I was looking into the red darkness of my own retinal after-image, the plush of my inner lids. I summoned up an eidetic facsimile of the road ahead, its diminishing perspective, the pimpling of the tarmac, the toothpaste extrusion of the white line dividing the carriageway. In this there was nothing remarkable. My head-borne pictures, as I have said before, were always exceptionally vivid. But on this occasion I became aware of a new Point of View. That's the only way I can describe it, as an awareness of being-able-to-see but with nothing lying behind it, no intricate basketry of muscle and coaxial nerve.

In that moment – there was no moment. Time was child's time again, the always-now, caught up and cradled like water by the surface tension of the present. I was inside my own representation and that representation had become the world.

If there's anyone way that I could express this sensation to you it would be this. Imagine yourself to be a free-floating Steadicam that can move wherever it wishes at will. For in the very instant that I packed myself into this new perspective, I became aware of flexible ocular prostheses like joysticks and rudders.

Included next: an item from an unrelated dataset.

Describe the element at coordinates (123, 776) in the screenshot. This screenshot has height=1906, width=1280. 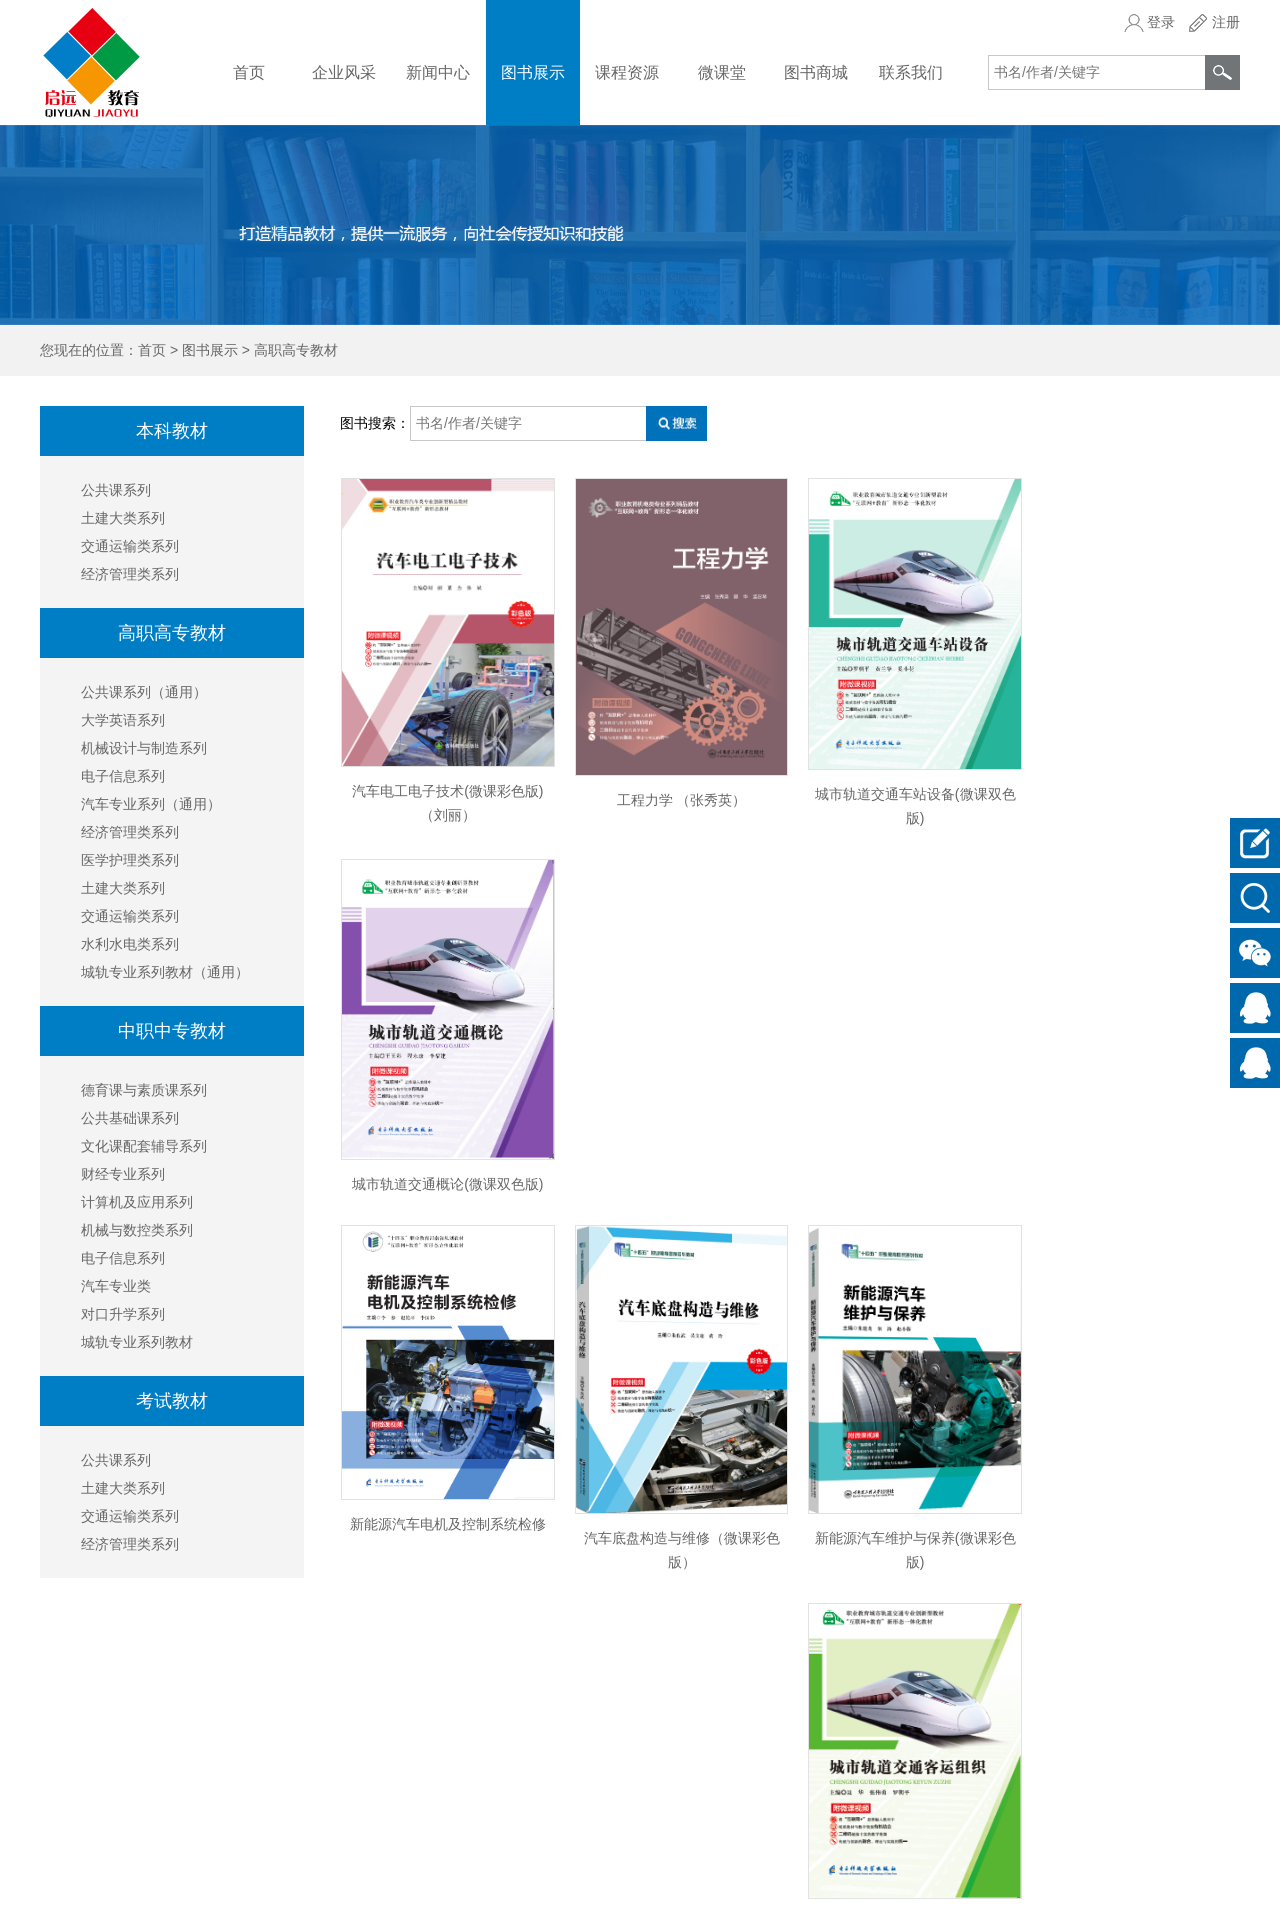
I see `电子信息系列` at that location.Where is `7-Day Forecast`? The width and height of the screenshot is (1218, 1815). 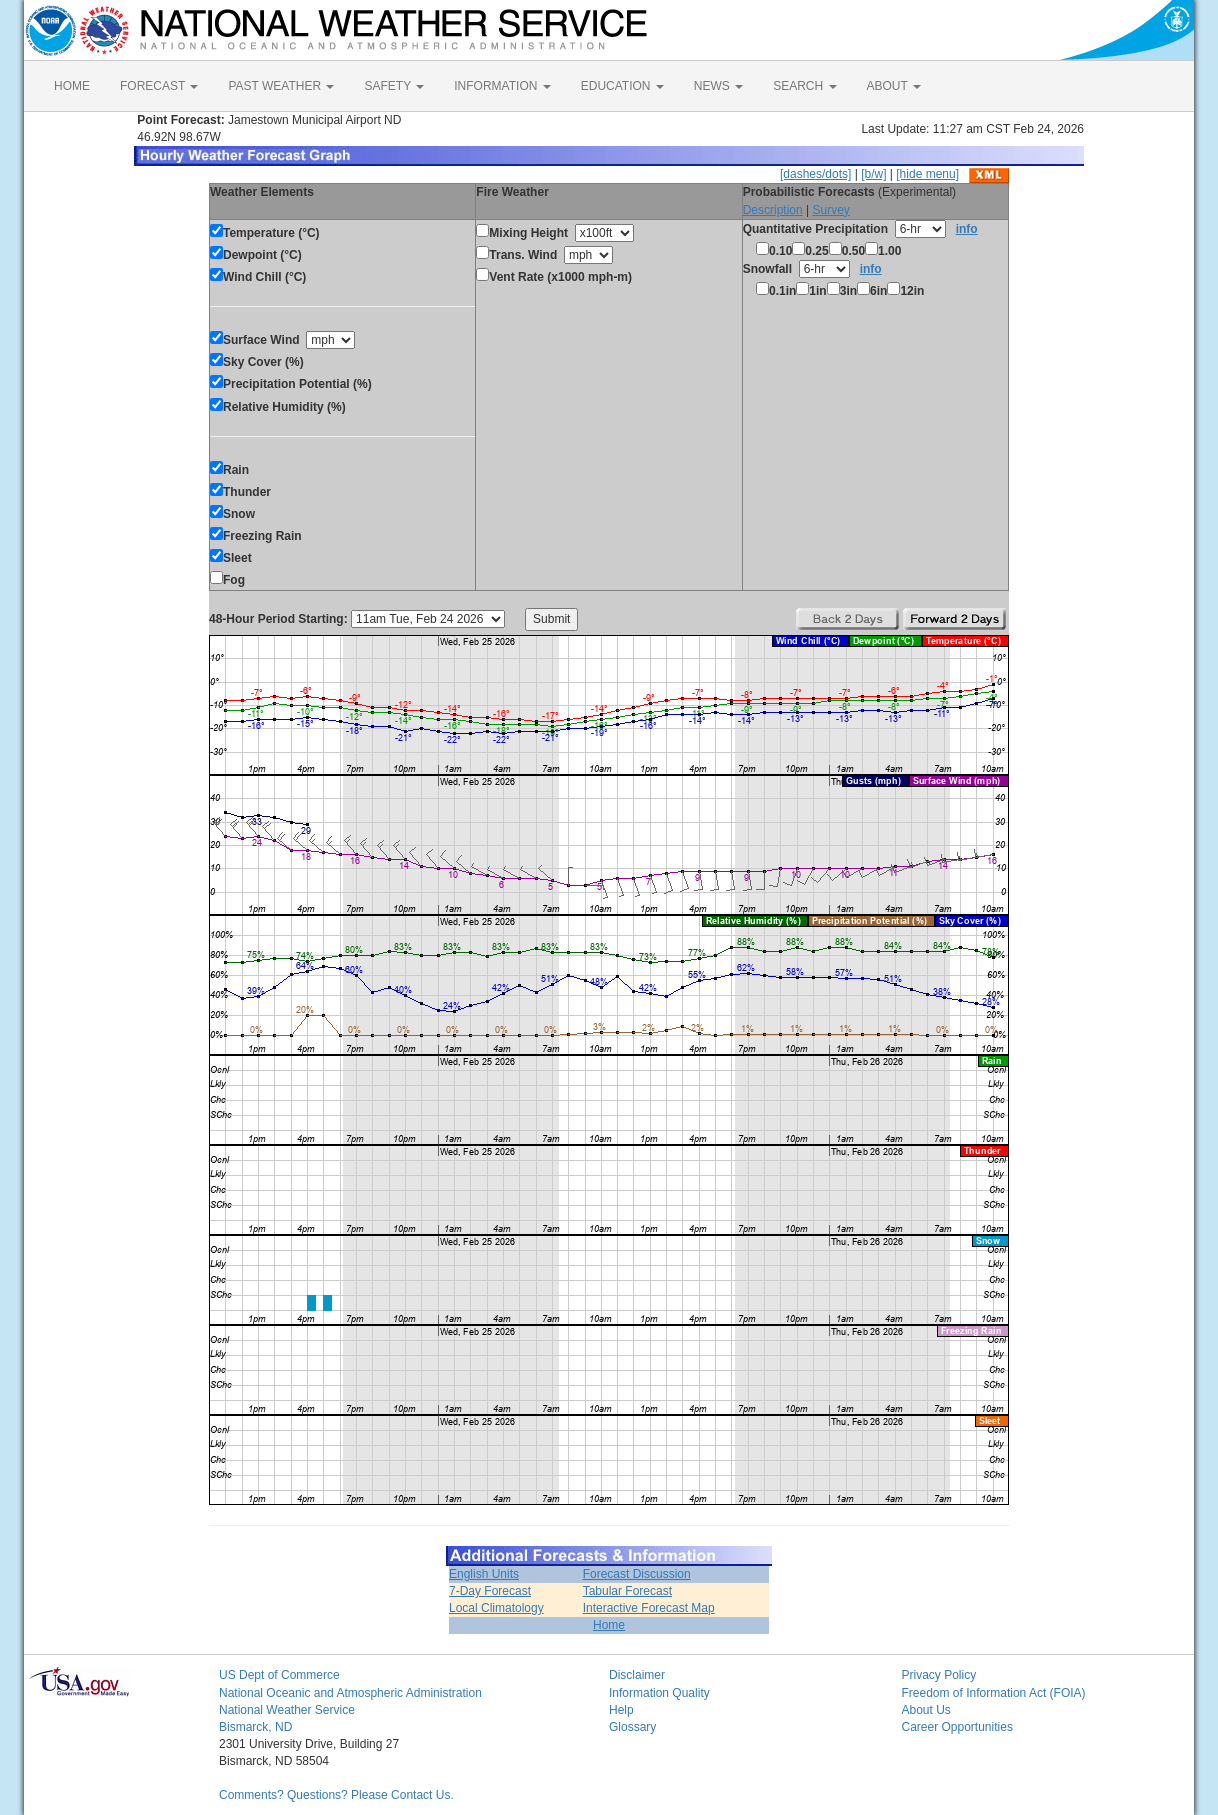 7-Day Forecast is located at coordinates (490, 1591).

Effortlessly I shot high up into the air, pirouetted through a three-hundred-and-sixty-degree pan and then zoomed down again, to hover a foot above the Rottingdean bus as it batted along. I zipped by the pasty faces of my schoolmates, sitting still in transit, and their beady eyes stared straight through me. I was – I realised, powering up into another heady sky-scraping loop – free.

Immediately I started to consider, where should I go? What use should I make of my new and apparently astral body. The two great buildings set on the flanks of the Downs were an obvious objective. I didn't hesitate, I swooped down and entered the red-brick precincts of Roedean. Here, I roamed the dormitories pushing my invisible, yet inviolable, lens into the shower block, the changing rooms. I stopped off in the sanatorium, I doodled beneath the desks. And everywhere I went I immersed myself in the spectacle of many many hundreds of well-turned little misses, unaware and unsuspecting but all perfumed, deliciously scented, by affluence.

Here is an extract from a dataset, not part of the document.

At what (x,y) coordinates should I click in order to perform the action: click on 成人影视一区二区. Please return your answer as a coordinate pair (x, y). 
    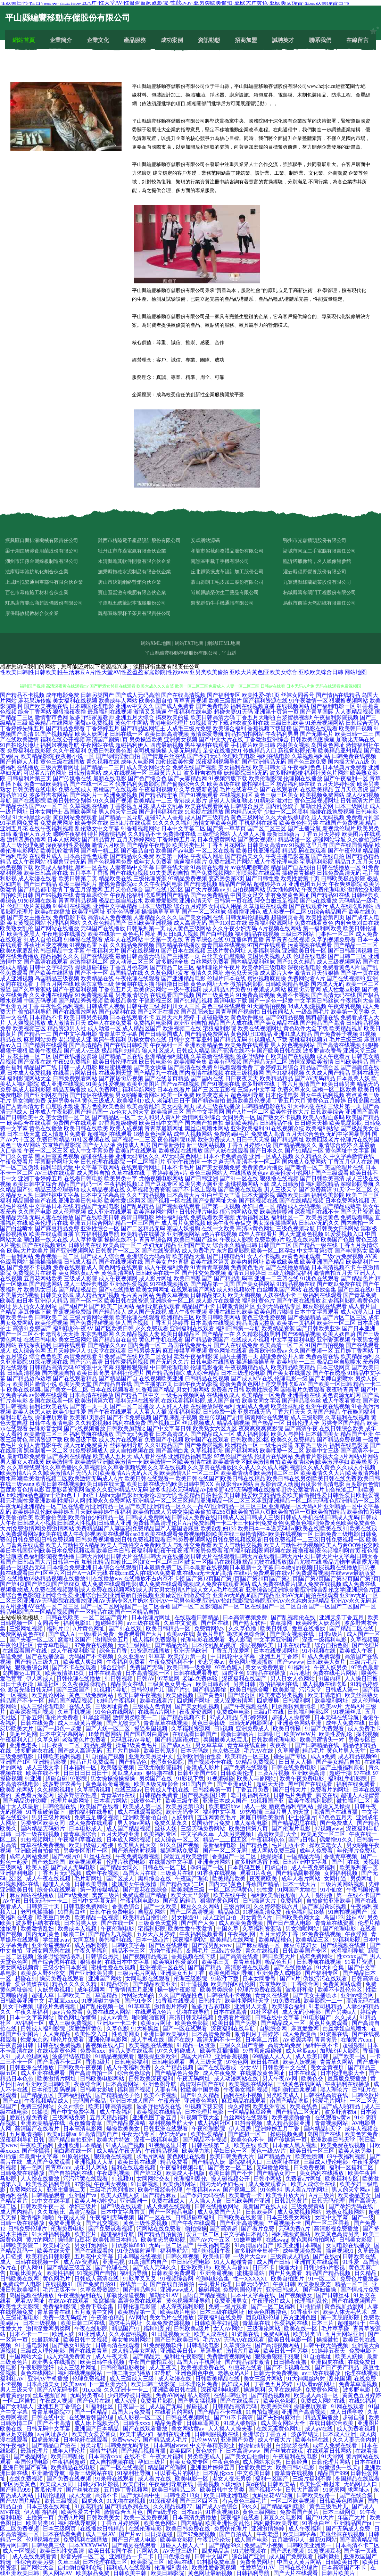
    Looking at the image, I should click on (284, 912).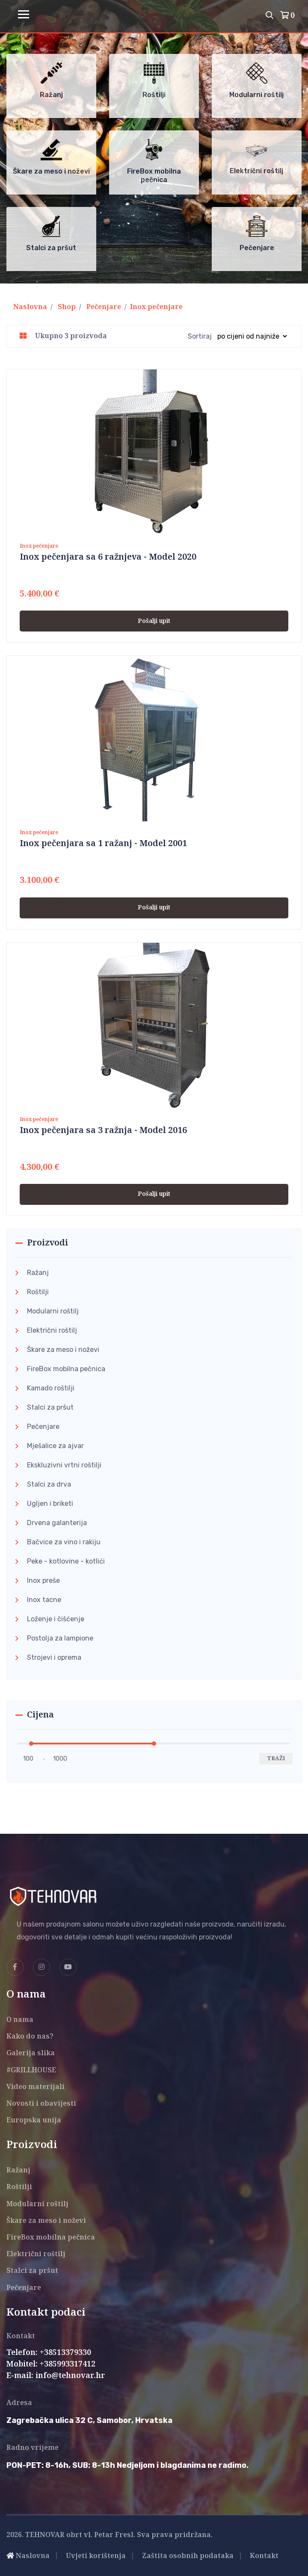 This screenshot has height=2576, width=308. Describe the element at coordinates (103, 844) in the screenshot. I see `Inox pečenjara sa 1 ražanj - Model 2001` at that location.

When I was a primary school pupil, my eidesis had been noted by the arts and crafts teacher. During her lessons, anything she gave me – an empty yoghurt pot, or a dying daffodil – I would replicate with near-photoreal accuracy, even on thick paper with a soft pencil. She took an interest in me and at parents’ evening approached my mother saying, ‘Mrs Wharton, your son really does have the most unusual ability.’ The higher-ups at the local education authority, prodded into action by Mrs Hodgkins, sent me to see a clinical psychologist.